- Exercise goal -
The line containing "того, мы просто обязаны это" marks the end, so write out exactly every line from the top of the entries below through that one.

--- Task material ---

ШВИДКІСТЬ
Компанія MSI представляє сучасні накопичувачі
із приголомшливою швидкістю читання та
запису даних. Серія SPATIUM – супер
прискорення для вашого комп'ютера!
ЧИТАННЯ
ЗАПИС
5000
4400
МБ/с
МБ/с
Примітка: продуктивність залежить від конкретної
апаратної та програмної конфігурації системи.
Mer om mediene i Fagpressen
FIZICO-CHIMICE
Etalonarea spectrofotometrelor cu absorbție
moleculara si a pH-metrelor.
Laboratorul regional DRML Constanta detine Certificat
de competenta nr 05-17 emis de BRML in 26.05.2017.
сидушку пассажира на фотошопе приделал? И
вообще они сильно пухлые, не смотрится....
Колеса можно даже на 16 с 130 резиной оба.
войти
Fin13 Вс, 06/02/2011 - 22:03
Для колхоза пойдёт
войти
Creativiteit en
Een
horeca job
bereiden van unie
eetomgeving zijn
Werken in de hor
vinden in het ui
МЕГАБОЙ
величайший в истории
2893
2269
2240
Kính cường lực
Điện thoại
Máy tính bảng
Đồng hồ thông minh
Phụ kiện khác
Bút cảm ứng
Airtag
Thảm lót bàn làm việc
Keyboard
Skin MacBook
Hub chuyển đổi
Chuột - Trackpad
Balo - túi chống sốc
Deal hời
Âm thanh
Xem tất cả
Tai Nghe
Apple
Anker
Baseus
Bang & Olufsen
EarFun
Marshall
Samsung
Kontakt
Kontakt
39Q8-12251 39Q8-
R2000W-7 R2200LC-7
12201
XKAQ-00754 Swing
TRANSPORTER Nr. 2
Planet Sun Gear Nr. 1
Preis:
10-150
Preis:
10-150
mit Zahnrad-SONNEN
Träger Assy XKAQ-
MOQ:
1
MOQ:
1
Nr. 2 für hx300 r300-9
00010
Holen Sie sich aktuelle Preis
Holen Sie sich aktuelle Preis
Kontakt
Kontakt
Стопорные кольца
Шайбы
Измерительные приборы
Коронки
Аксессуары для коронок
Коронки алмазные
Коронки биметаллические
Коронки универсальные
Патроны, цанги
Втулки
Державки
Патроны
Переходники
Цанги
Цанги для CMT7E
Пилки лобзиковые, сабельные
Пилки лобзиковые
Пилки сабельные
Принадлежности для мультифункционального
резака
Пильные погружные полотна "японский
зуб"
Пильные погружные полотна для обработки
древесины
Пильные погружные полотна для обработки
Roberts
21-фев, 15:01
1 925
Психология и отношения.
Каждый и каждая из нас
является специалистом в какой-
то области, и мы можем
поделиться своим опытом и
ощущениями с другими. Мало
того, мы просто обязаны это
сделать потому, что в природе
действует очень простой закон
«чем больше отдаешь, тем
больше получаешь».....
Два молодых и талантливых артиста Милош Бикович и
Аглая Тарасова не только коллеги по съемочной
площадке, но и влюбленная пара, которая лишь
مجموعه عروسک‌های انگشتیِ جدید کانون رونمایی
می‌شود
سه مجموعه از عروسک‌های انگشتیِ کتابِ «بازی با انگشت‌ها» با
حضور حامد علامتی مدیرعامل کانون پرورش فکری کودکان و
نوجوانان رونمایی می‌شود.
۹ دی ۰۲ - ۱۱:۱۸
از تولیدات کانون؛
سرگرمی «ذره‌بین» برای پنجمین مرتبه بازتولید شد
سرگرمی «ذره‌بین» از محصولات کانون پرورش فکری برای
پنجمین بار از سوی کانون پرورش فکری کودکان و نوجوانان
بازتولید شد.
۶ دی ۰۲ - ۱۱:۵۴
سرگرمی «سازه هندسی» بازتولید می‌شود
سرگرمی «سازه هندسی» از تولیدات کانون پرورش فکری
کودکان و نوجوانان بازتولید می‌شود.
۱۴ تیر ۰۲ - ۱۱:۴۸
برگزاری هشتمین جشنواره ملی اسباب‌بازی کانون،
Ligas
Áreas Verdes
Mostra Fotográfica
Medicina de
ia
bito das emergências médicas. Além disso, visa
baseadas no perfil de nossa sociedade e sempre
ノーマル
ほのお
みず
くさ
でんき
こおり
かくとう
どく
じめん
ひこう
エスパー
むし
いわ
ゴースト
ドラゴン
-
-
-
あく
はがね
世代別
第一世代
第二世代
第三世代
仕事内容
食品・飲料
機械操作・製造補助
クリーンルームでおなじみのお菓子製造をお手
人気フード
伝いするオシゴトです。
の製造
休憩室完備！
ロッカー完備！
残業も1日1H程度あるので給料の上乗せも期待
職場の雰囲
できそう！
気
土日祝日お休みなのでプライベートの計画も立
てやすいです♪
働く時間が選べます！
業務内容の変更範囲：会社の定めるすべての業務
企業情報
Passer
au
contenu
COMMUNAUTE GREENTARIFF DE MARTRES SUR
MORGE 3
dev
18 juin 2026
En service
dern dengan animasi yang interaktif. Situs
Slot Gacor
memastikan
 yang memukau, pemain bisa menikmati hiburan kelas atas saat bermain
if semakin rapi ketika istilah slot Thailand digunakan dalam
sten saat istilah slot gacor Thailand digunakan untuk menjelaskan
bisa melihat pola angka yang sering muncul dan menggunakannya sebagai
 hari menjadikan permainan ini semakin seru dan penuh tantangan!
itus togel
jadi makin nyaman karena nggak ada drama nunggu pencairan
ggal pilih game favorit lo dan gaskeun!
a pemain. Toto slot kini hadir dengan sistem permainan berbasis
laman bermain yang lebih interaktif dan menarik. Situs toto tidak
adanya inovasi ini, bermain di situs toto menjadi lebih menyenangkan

---

- Task output -
ШВИДКІСТЬ
Компанія MSI представляє сучасні накопичувачі
із приголомшливою швидкістю читання та
запису даних. Серія SPATIUM – супер
прискорення для вашого комп'ютера!
ЧИТАННЯ
ЗАПИС
5000
4400
МБ/с
МБ/с
Примітка: продуктивність залежить від конкретної
апаратної та програмної конфігурації системи.
Mer om mediene i Fagpressen
FIZICO-CHIMICE
Etalonarea spectrofotometrelor cu absorbție
moleculara si a pH-metrelor.
Laboratorul regional DRML Constanta detine Certificat
de competenta nr 05-17 emis de BRML in 26.05.2017.
сидушку пассажира на фотошопе приделал? И
вообще они сильно пухлые, не смотрится....
Колеса можно даже на 16 с 130 резиной оба.
войти
Fin13 Вс, 06/02/2011 - 22:03
Для колхоза пойдёт
войти
Creativiteit en
Een
horeca job
bereiden van unie
eetomgeving zijn
Werken in de hor
vinden in het ui
МЕГАБОЙ
величайший в истории
2893
2269
2240
Kính cường lực
Điện thoại
Máy tính bảng
Đồng hồ thông minh
Phụ kiện khác
Bút cảm ứng
Airtag
Thảm lót bàn làm việc
Keyboard
Skin MacBook
Hub chuyển đổi
Chuột - Trackpad
Balo - túi chống sốc
Deal hời
Âm thanh
Xem tất cả
Tai Nghe
Apple
Anker
Baseus
Bang & Olufsen
EarFun
Marshall
Samsung
Kontakt
Kontakt
39Q8-12251 39Q8-
R2000W-7 R2200LC-7
12201
XKAQ-00754 Swing
TRANSPORTER Nr. 2
Planet Sun Gear Nr. 1
Preis:
10-150
Preis:
10-150
mit Zahnrad-SONNEN
Träger Assy XKAQ-
MOQ:
1
MOQ:
1
Nr. 2 für hx300 r300-9
00010
Holen Sie sich aktuelle Preis
Holen Sie sich aktuelle Preis
Kontakt
Kontakt
Стопорные кольца
Шайбы
Измерительные приборы
Коронки
Аксессуары для коронок
Коронки алмазные
Коронки биметаллические
Коронки универсальные
Патроны, цанги
Втулки
Державки
Патроны
Переходники
Цанги
Цанги для CMT7E
Пилки лобзиковые, сабельные
Пилки лобзиковые
Пилки сабельные
Принадлежности для мультифункционального
резака
Пильные погружные полотна "японский
зуб"
Пильные погружные полотна для обработки
древесины
Пильные погружные полотна для обработки
Roberts
21-фев, 15:01
1 925
Психология и отношения.
Каждый и каждая из нас
является специалистом в какой-
то области, и мы можем
поделиться своим опытом и
ощущениями с другими. Мало
того, мы просто обязаны это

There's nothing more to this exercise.